Do I need 3D models for every frame SKU?
Yes — every frame you want to show in the AR try-on needs a 3D model with proper geometry, UV mapping, and textures so color/material changes render correctly. Zakeke's 3D model library may cover some common frame styles, which can shortcut the work. For proprietary frame designs you'll need to commission model work per SKU, typically hundreds of dollars each depending on complexity. This is the cost eyewear stores most often underestimate. Factor it into the total cost before committing.
Can Zakeke handle prescription lens options and add-ons?
Yes — Zakeke supports option fields and add-on pricing alongside its AR/3D experience, so you can configure lens add-ons (anti-glare, blue-light, prescription tier) with per-option fees. The honest question is whether you need Zakeke specifically for those add-ons, since they don't visually change in AR — a customer picking 'anti-glare +$25' isn't looking at the AR preview for that decision. Many eyewear stores split: Zakeke on frame products for AR try-on, and a 2D personalizer for lens add-on flows and engraving, which keeps the Zakeke per-item fee scoped to flows that actually need 3D.
What about frame engraving — does Zakeke handle that?
It can, but engraving is fundamentally a 2D personalization (text on the frame arm), and putting it through Zakeke means paying the per-item fee for a flow that doesn't need 3D. A 2D personalizer with a live text preview on a flat frame-arm mockup does the job at lower cost — typically flat pricing with no per-item fee. The cleanest setup for many eyewear stores is Zakeke for the AR try-on on frame products and a flat-fee 2D personalizer (like PIMW) for engraving, accessory personalization, and lens add-on workflows.
Is AR try-on good enough that customers actually use it?
AR utility on eyewear has improved substantially as device cameras and on-device ML have matured, but it varies by device, lighting, and frame style.
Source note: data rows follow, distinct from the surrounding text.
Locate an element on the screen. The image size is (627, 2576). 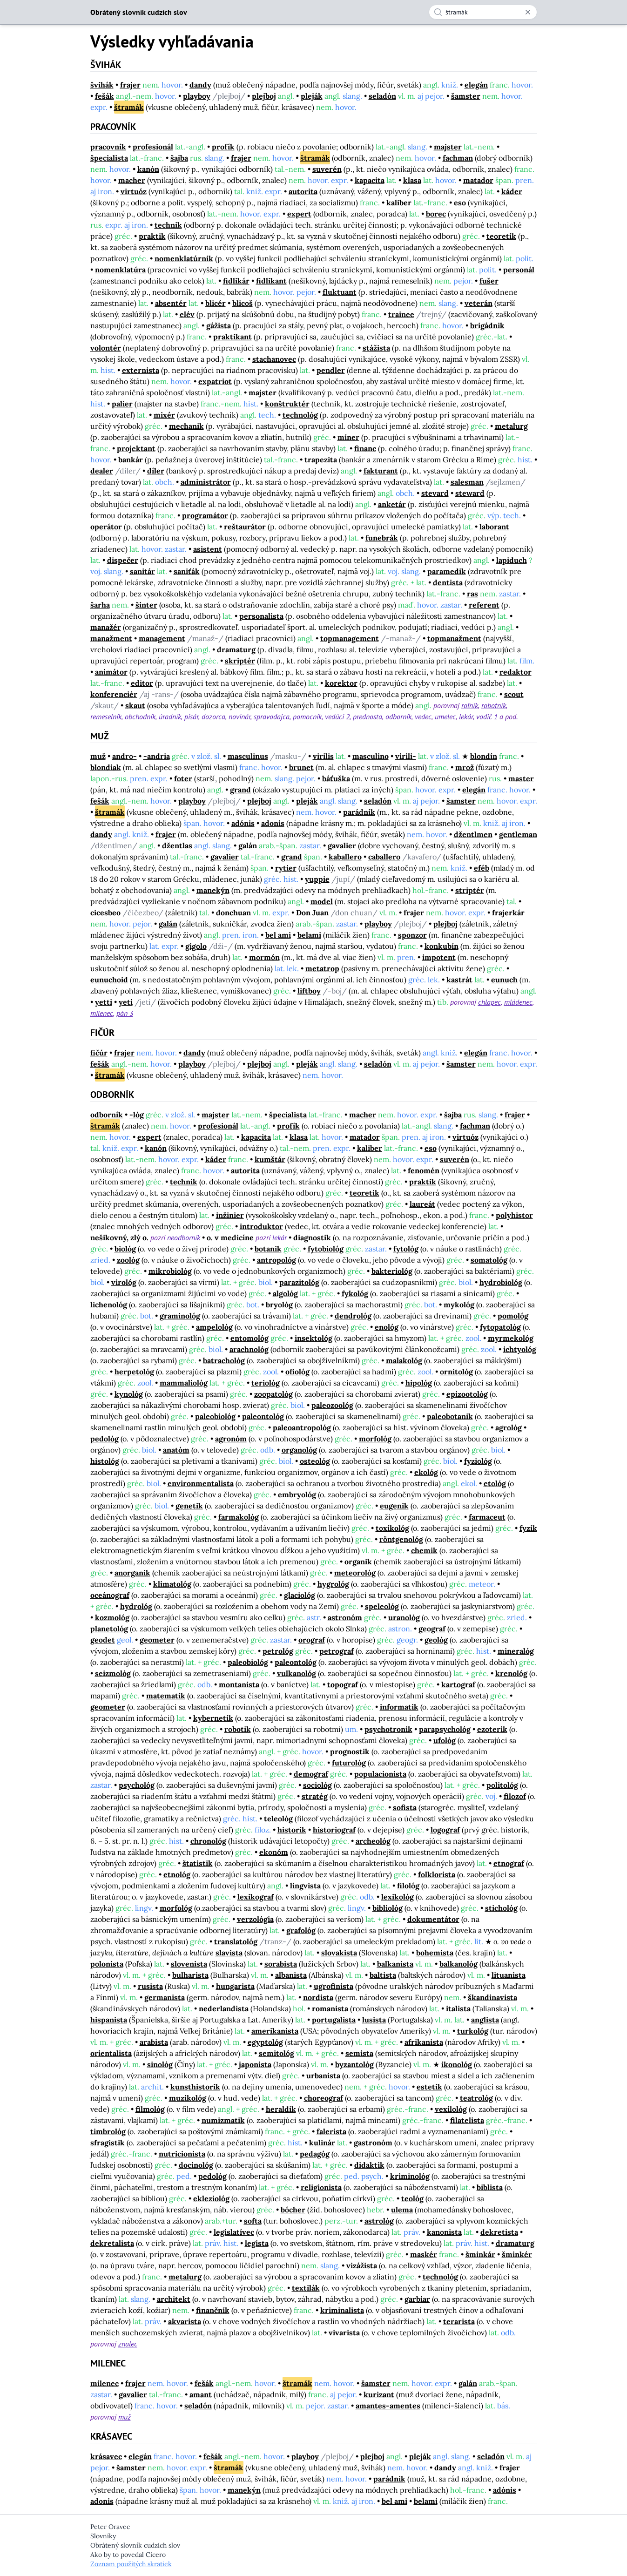
trapezita is located at coordinates (320, 459).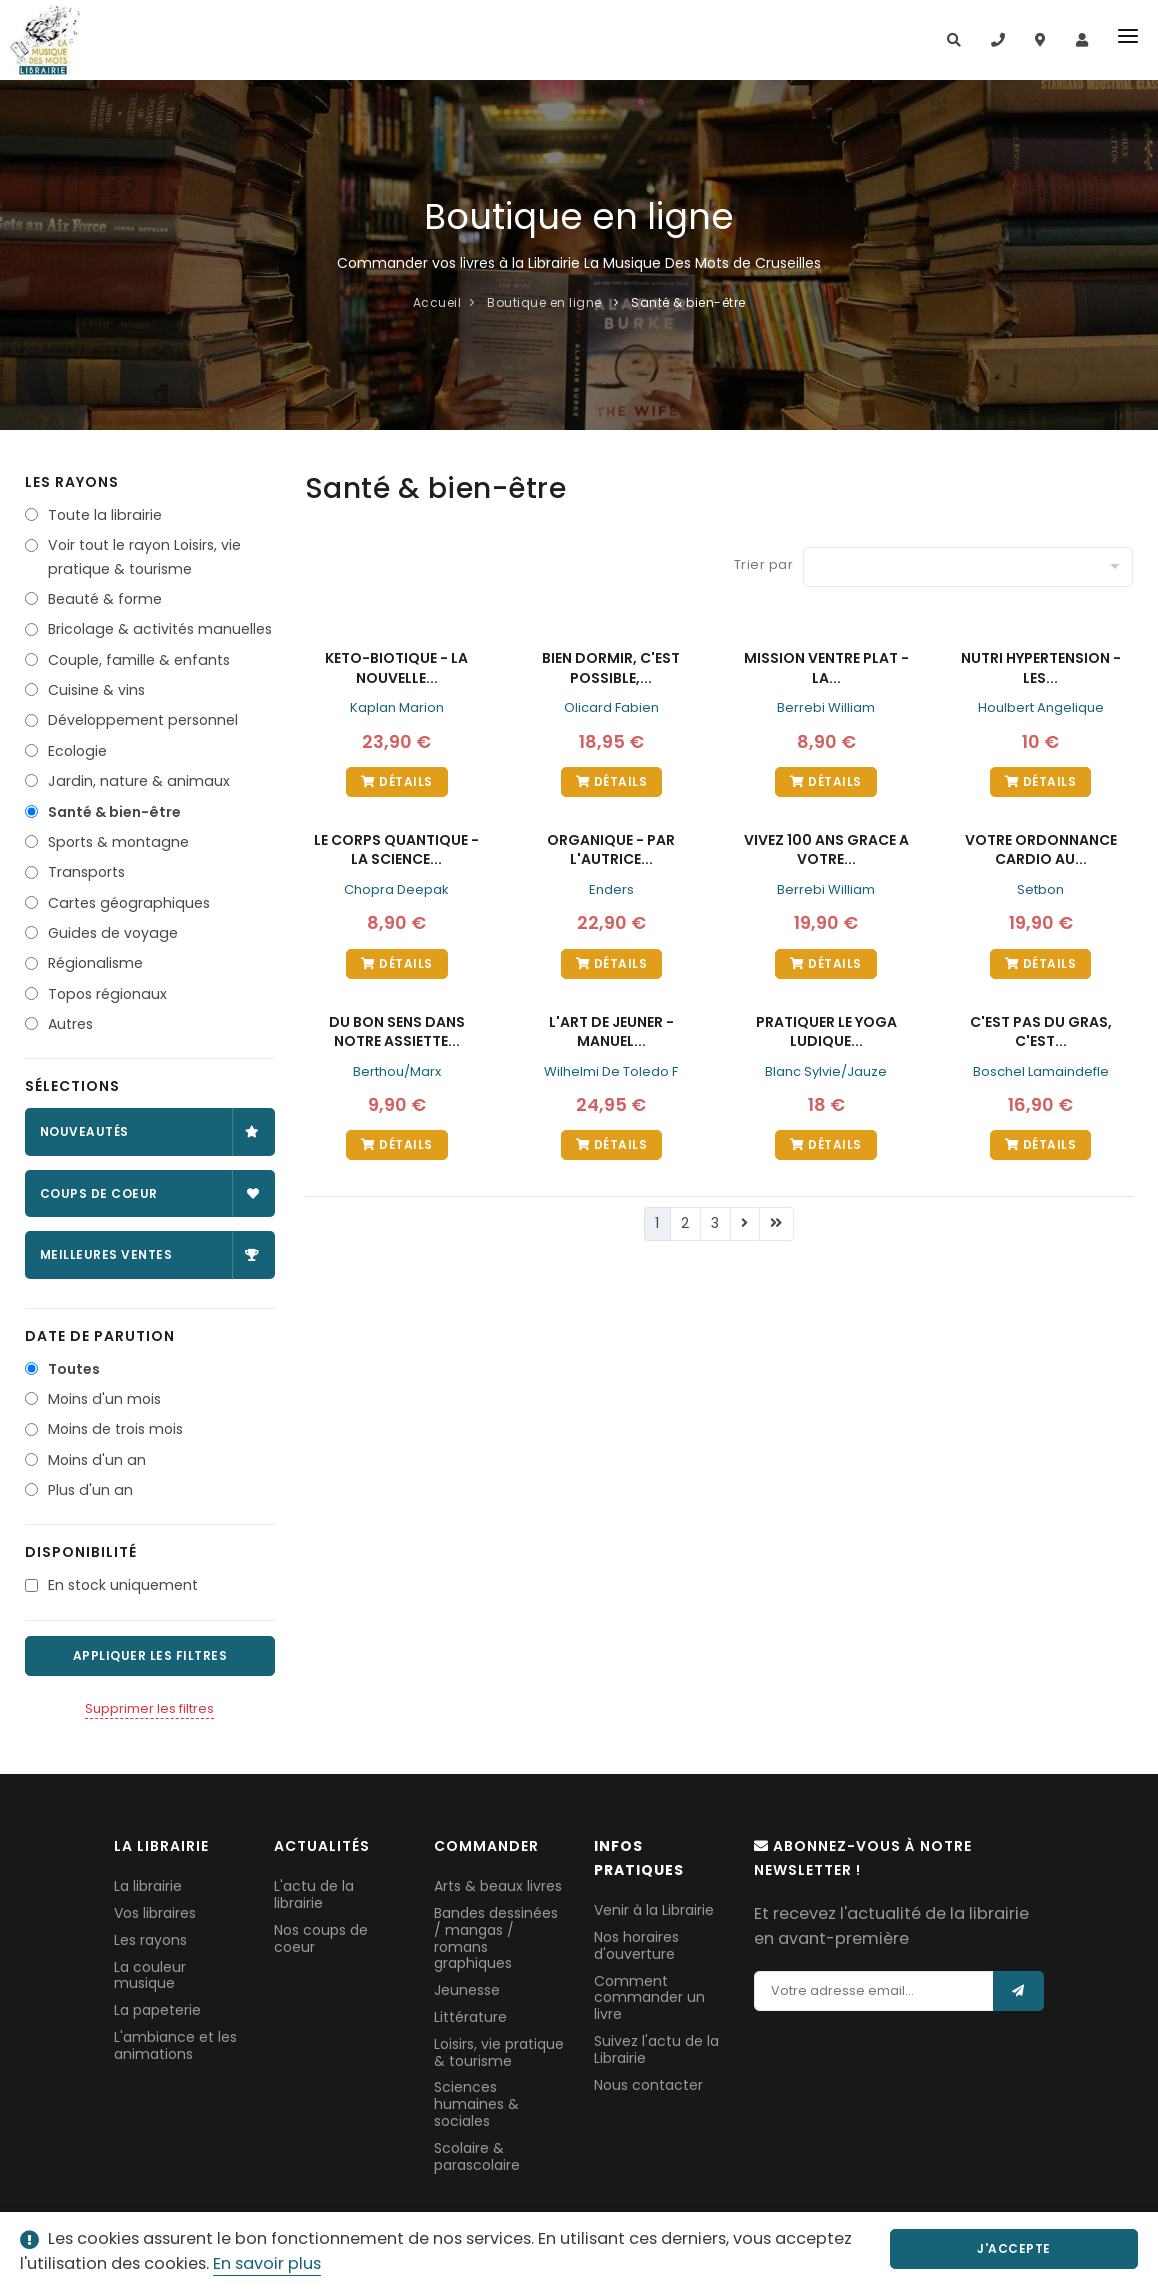  I want to click on Autres, so click(70, 1024).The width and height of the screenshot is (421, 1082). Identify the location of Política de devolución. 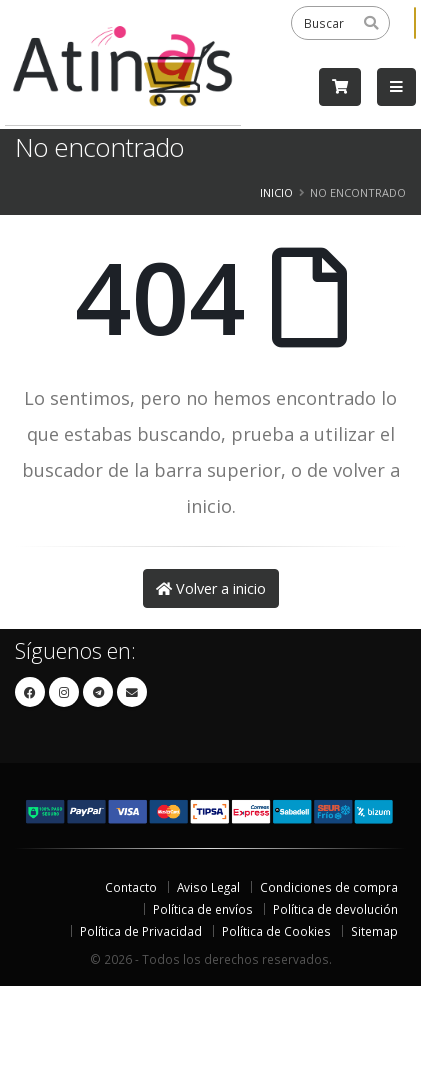
(335, 909).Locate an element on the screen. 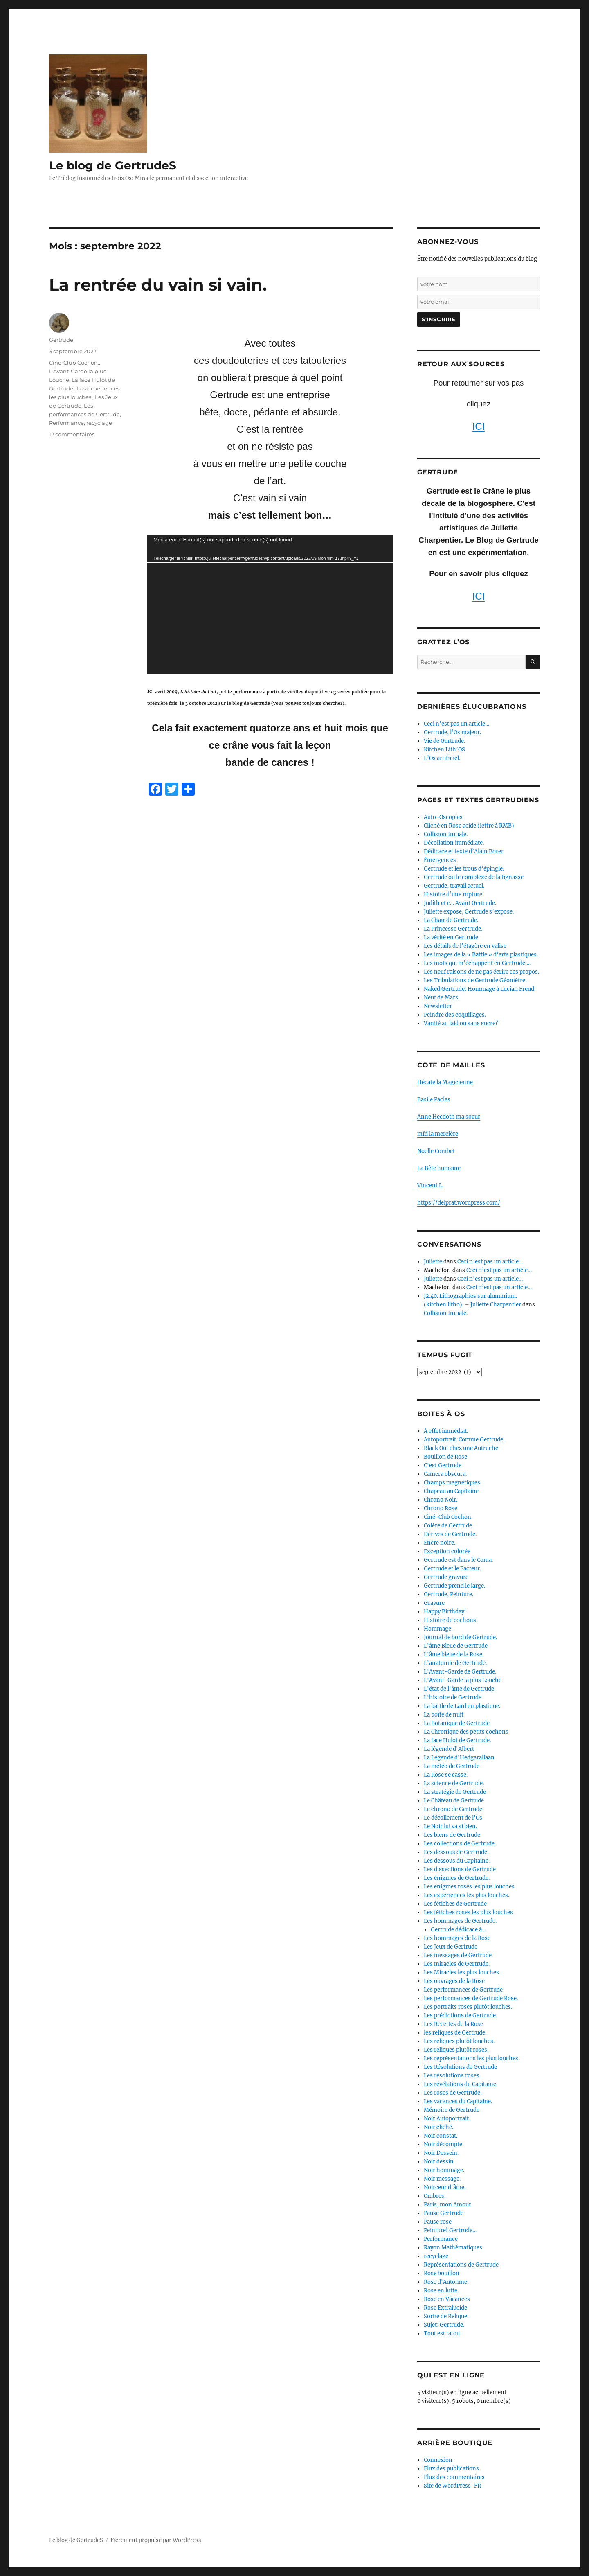  Noir cliché. is located at coordinates (438, 2127).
The honest pre-purchase check is to trial Zakeke's AR experience yourself on your own devices and frames before committing — fidelity and conversion lift depend on your specific catalog. The data points worth tracking once live are AR engagement rate (sessions that use AR vs total), AR-to-purchase conversion (do AR users convert higher), and return rate on AR-purchased frames vs photo-purchased ones — those numbers will tell you whether AR is doing real work for your store.